Samples 080-084 came to us as V. cinerea (Engelm.) Engelm. ex Millardet var. floridana (Munson) but placed solidly into the V. aestivalis clade. This highlighted confusion in the past related to the synonym Vitis simpsonii that has been claimed for two different species as described in Comeaux [82], one belonging to Aestivales and the other to Cinerescentes. The synonym V. rufotomentosa has the same problem. Our study showed conclusively that these accessions belong to V. aestivalis. Several additional accessions were identified as misnamed and others were recognized as hybrids (Additional file 1). Finally, two accessions, 111V. flexuosa DVIT1385 and 304V. wilsoniae Wangmaiputao, were of Asian origin yet grouped with North American accessions and remain anomalies that could not be resolved.

Conclusions

This is the first study to apply sequences of a large number of nuclear loci combined with extensive species and intraspecific sampling to the phylogeny and biogeographic history of Vitis and the problem of Vitis systematics. The genome-wide sampling of SNPs provided insight into the evolutionary history of the grape genus and supported previous notions of Paleogene origins, range fragmentation, and recent nature of the species, joining Vitis with the large group of organisms whose extant species differentiated in response to Pliocene and Quarternary climate change [73]. We found that the most recent common ancestor of Vitis was North American.

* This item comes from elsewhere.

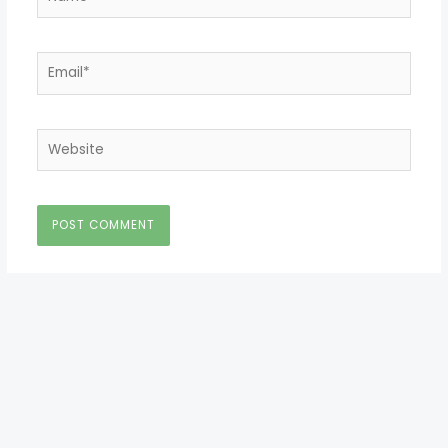
Email*
Website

The major clades formed throughout the native distribution at 23-8 Ma (broad range due to large HPDs), suggesting that vicariance (the fragmentation of a large Paleo/Neogene Northern hemisphere distribution) in conjunction with local adaptation, was a dominant force in structuring genetic diversity of extant Vitis spp. We demonstrated that genome-wide nuclear SNPs were a productive approach to address questions at and below the species level in grapes. Many species were well supported, and the markers with low homoplasy defining those lineages will likely be useful in species delineation and assessing the reliability of different morphological taxonomic characters. Most higher-level relationships within the genus suffered from weak support. The genus itself was extremely well supported. This suggested that the phylogenetic signal was too weak to overcome the level of noise created by evolutionary forces acting within the Vitis gene pool. Two of the most important forces, probably acting concurrently or alternating, are incomplete lineage sorting of ancestral polymorphism and reticulation. Broad reticulation across many species probably prevented the ancestral gene pool from diverging during the Neogene forest stage, maintained reproductive compatibility, and is still acting today as evidenced by the prevalence of hybrids found in the wild and in repository collections. However, climatic oscillations during the Pliocene and Quaternary, coupled with physiographic heterogeneity, provided enough recent barriers to gene flow to facilitate evolutionary divergence. In light of the recency of divergence and diffuse genetic boundaries, higher-level taxonomic groupings, such as series, may be misleading.

Methods

Plant materials

A total of 309 accessions of 48 species or varieties (~80% of the approximately 60 known species of the genus) and outgroups were sampled in this study: 21 species from Asia, both European species, and 25 species and varieties from North America (Figure 1; Additional file 1). These samples were obtained from: 1) the Grape Germplasm Collection at the Northwest A&F University (NAFU), Yangling, Shaanxi Province, China, (DNA), 2) USDA-ARS, Plant Genetic Resources Unit (PGRU), Geneva, NY, USA, and 3) USDA-ARS, National Clonal Germplasm Repository (NCGR), Davis, CA, USA. Four closely related genera based on chloroplast and nuclear markers [19, 28, 32, 34] were chosen as outgroups in the dating of divergences using BEAST: Parthenocissus spp. Planch, Ampelopsis glandulosa (Wall.) Momiy. var. brevipedunculata (Maxim.) Momiy, Leea coccinea Planch. ‘Rubra’, Cayratia japonica Thunb. Two of the outgroup genera (five species of Cissus and Cayratia japonica) were obtained from a research collection (Dr. P. Cousins, USDA/ARS, presently E & J Gallo Winery). The outgroup Leea coccinea “Rubra” was grown from seeds obtained from Carter Seeds (Vista, California).

No cultivars of Vitis spp. were included except for V. vinifera ssp. vinifera for which no wild accessions are known [77]. To mitigate long-branch attraction, the 40 chromosome Vitis rotundifolia Michx. subg. Muscadinia was used as the outgroup in analyzing subg. Vitis. This was justified by all preliminary analyses on the complete data set that identified V. rotundifolia as the sister species to subgenus Vitis and it is consistent with other studies e.g. [23, 29, 3336]. One to 27 accessions or genotypes were sampled per species. All available varieties (not cultivars) of a species were sampled. Similarly, widely distributed species were more extensively sampled to include potential geographic differentiation. A few sibling groups were also included to test the ability of the markers to place or distinguish those accessions.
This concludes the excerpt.